Une traque est un long chemin qui mène d'un point A à un point B : le point B étant en constante transition, il pousse le point A dans une évolution analogue. 

Un personnage est une stratégie ancienne et approuvée qui attribue à un point A ou B une justification.

Une histoire est un procédé, fait de métaphores et de comparaisons, permettant de rendre concret une loi géométrique.

À cette heure, l’histoire est la traque d'un personnage. Et si le personnage ne sait pas exactement qui il cherche, il sait que lorsqu’il va croiser la route de cet autre, il le reconnaîtra : comme on reconnaît très précisément son camarade dans l’urgence de la situation. 

Depuis combien d’années le personnage est-il sur la route? Il ne le sait pas; car ici, le temps importe peu. Dans quels territoires le personnage a-t-il erré? Il ne peut le dire avec précision; car le monde est vaste et reste inconnu. 
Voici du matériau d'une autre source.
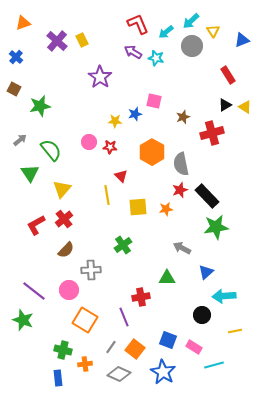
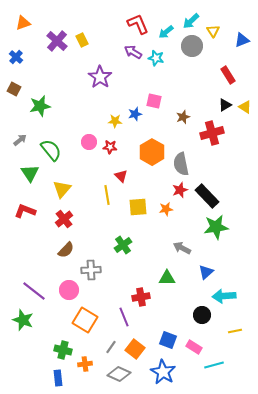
red L-shape at (36, 225): moved 11 px left, 14 px up; rotated 50 degrees clockwise
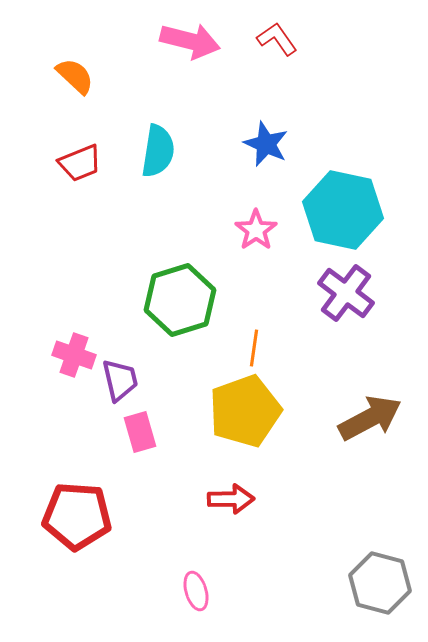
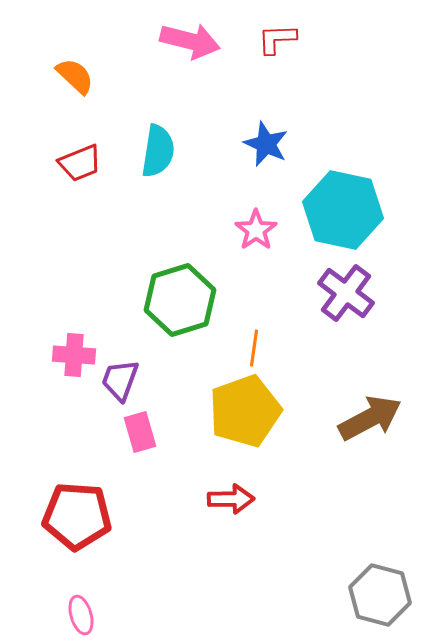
red L-shape: rotated 57 degrees counterclockwise
pink cross: rotated 15 degrees counterclockwise
purple trapezoid: rotated 147 degrees counterclockwise
gray hexagon: moved 12 px down
pink ellipse: moved 115 px left, 24 px down
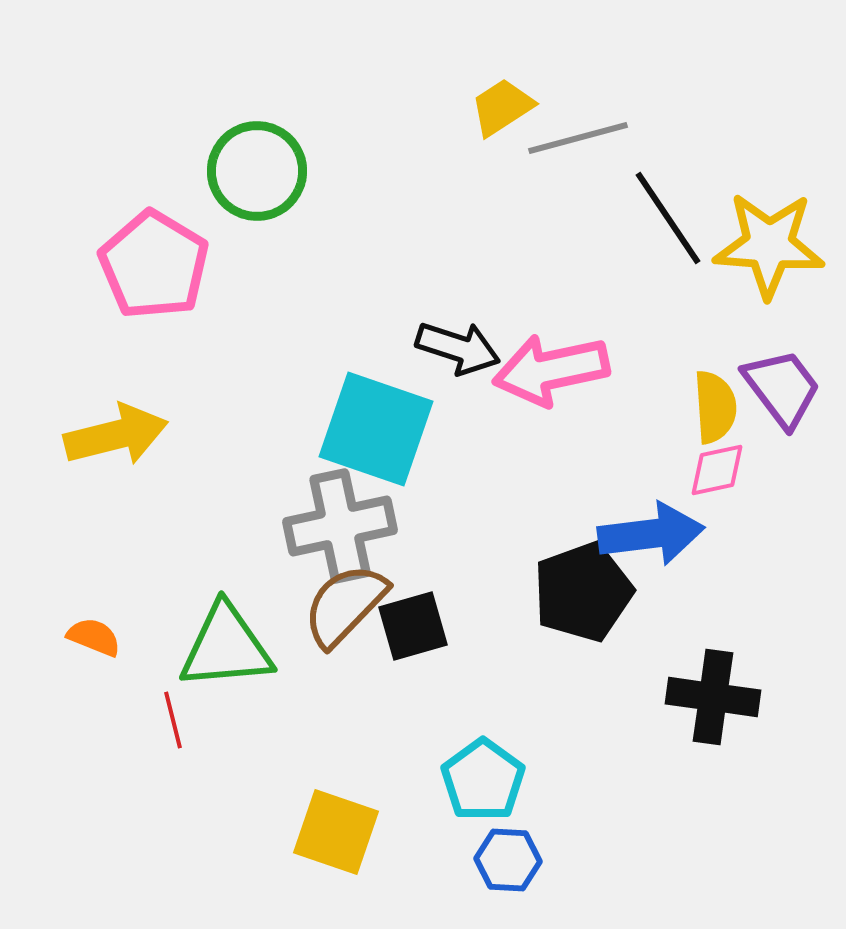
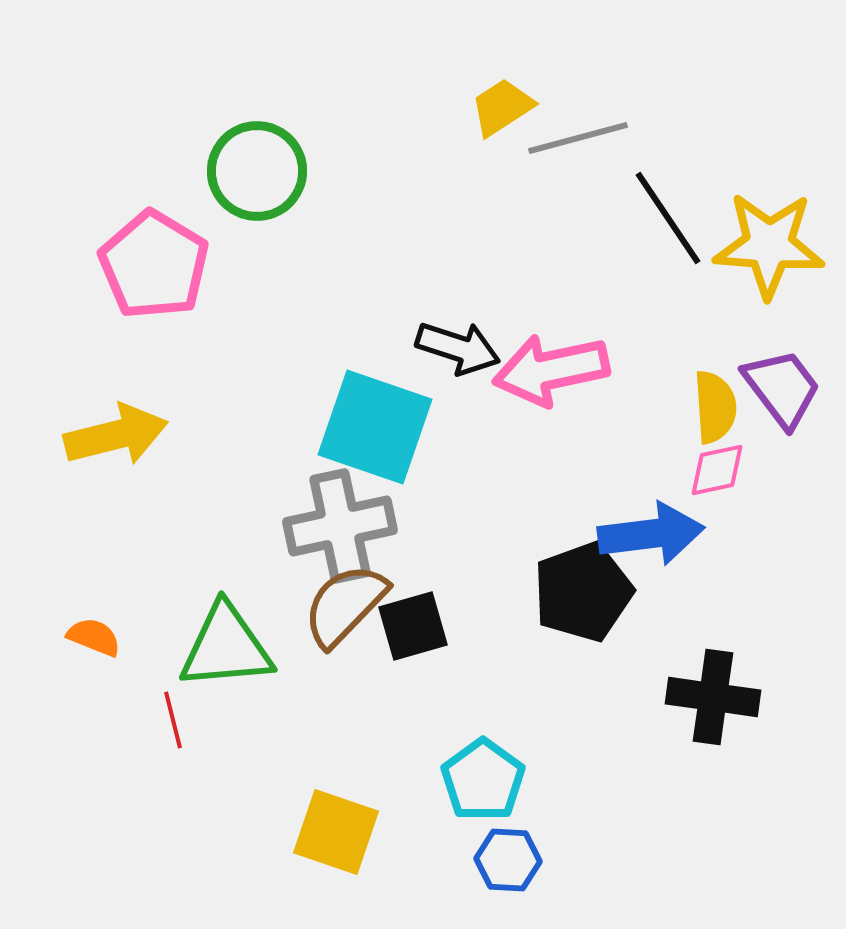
cyan square: moved 1 px left, 2 px up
Si le personnage ne cherche pas tant une personne (les rues sont peuplées de personne), il poursuit l’image qu’il a longtemps forgée, l’idée qu’il s’est depuis longtemps faite de la personne qui peut et qui doit l’attendre dans le dédale des rues de cette ville ou d’une autre — quelque chose que nous pouvons appeler rencontre ou affrontement, ou bataille, ou déclaration, ou amour ou collision, ou promesse.

Dans le clair-obscur encore possible de certaines zones, chose certaine le destin se dessine à force d’obstination, de persévérance : un vieux théorème, une maxime gravée au fronton d’un temple abîmé, un bateau, un drapeau, un symbole, la ligne de fuite qui coupe en transversal.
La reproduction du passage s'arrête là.